Sore itu, saya sedang
membicarakan tentang segerombolan orang, sepertinya sekeluarga. Tanpa kebaya
mahal yang membalut tubuh sang Ibu dari wisudawan, tanpa kain sutra yang
membalut bahu sang ibu. Hanya seperangkat pakaian lusuh yang menutupi tubuh
tuanya, namun saya melihat raut gembira dari wajah seluruh anggota keluarga
itu. Gembira karena seorang anggota keluarganya telah lulus dari Universitas
Indonesia, Universitas terbaik di negeri ini. Universitas yang telah beralih
dari mengabdi untuk mencerdaskan generasi penerus bangsa, menjadi sebuah
institusi jasa yang memiliki harga untuk setiap ilmu yang mereka berikan.
“Can you imagine, Nar, orang
seangkuh gue bisa nangis ngelihat keluarga semiskin itu bisa tersenyum bahagia
karena ada seorang anggota kelaurganya yang telah menjadi sarjana dari kampus
terbaik di negeri ini?” kataku sambil mengusap air mata yang menetes dari kedua
mataku.
“Lo sekarang udah tau kan gi,
kenapa gue bilang pendidikan itu hak warga negara, bukan jasa. Karena hal
penting dari pendidikan adalah gimana orang ngga mampu kaya mereka, bisa
mendapat kesempatan yang sama dengan orang kaya buat dapat pendidikan terbaik
di negeri ini!” Kata-kata Danar yang sampai kini selalu memberikan sebuah
senyuman kepada saya setiap kali melihat anak orang kaya yang tidak menyadari
betapa mahalnya pendidikan.
Student Unit Cost, sebuah analogi sakti yang menunjukkan bagaimana
pendidikan yang dirasakan oleh setiap rakyat, yang dijanjikan oleh negara dalam
Undang-undang dasar, kini telah menjadikan uang dan bayaran sebagai salah satu
parameter di Universitas Indonesia. Orang kita seolah sudah lupa bahwa tujuan
berdirinya negara kita adalah untuk meningkatkan kecerdasan bangsa. Lantas
kenapa harus ada harga sedemikian tinggi yang ditetapkan oleh para abdi negara
(sebutan saya bagi para birokrat UI), untuk mewujudkan salah satu cita-cita negara
yang telah dimandatkan oleh pembukaan UUD 1945? Well, hanya Tuhan yang tau apa
yang ada di pikiran para birokrat kita.
UI mungkin memang telah semakin
bertransformasi menjadi sebuah kampus beken bertaraf dunia, yes, World Class
University. Tapi omong kosong macam apa yang kemudian membuat saya harus
percaya bahwa taraf, gengsi, pamor, dan label, jauh lebih penting daripada
memberikan kesempatan bagi orang miskin untuk dapat kesempatan mencicipi
pendidikan berkualitas? Kita (yang berkecukupan) punya kewajiban untuk beri
mereka (yang kurang beruntung) kesetaraan dengan kita dalam hal pendidikan!

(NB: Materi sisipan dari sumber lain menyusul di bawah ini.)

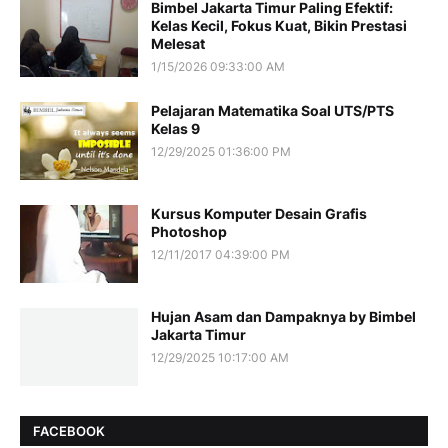
Bimbel Jakarta Timur Paling Efektif:
Kelas Kecil, Fokus Kuat, Bikin Prestasi
Melesat
1/15/2026 09:33:00 AM
Pelajaran Matematika Soal UTS/PTS
Kelas 9
12/29/2025 01:36:00 PM
Kursus Komputer Desain Grafis
Photoshop
12/11/2017 04:39:00 PM
Hujan Asam dan Dampaknya by Bimbel
Jakarta Timur
12/29/2025 10:17:00 AM
FACEBOOK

Terima kasih kepada saudara
Gumilar Roesliwa Sumantri yang telah membangun Universitas Indonesia sedemikian
besar dan megah. Terima kasih atas perpustakaan pusat yang begitu megah secara
fisik, namun masih membutuhkan sebuah toko buku impor untuk menopang
ketersediaan buku yang belum tentu dimiliki oleh Universitas. Terima kasih untuk
bis kuning yang begitu nyaman dan membuat para mahasiswa tidak pernah merasakan
betapa beratnya berjalan kaki menempuh jarak sedemikian jauh hanya untuk
mendapat pendidikan seperti yang dirasakan teman-teman di perbatasan Indonesia.
Terima kasih untuk AC, Projector, Wifi, dan berbagai Cafe yang membuat ribuan
mahasiswa semakin tidak sadar bahwa generasi muda kita butuh lebih dari sekedar
kerja keras untuk menunjukkan kedaulatan kita atas bangsa sendiri.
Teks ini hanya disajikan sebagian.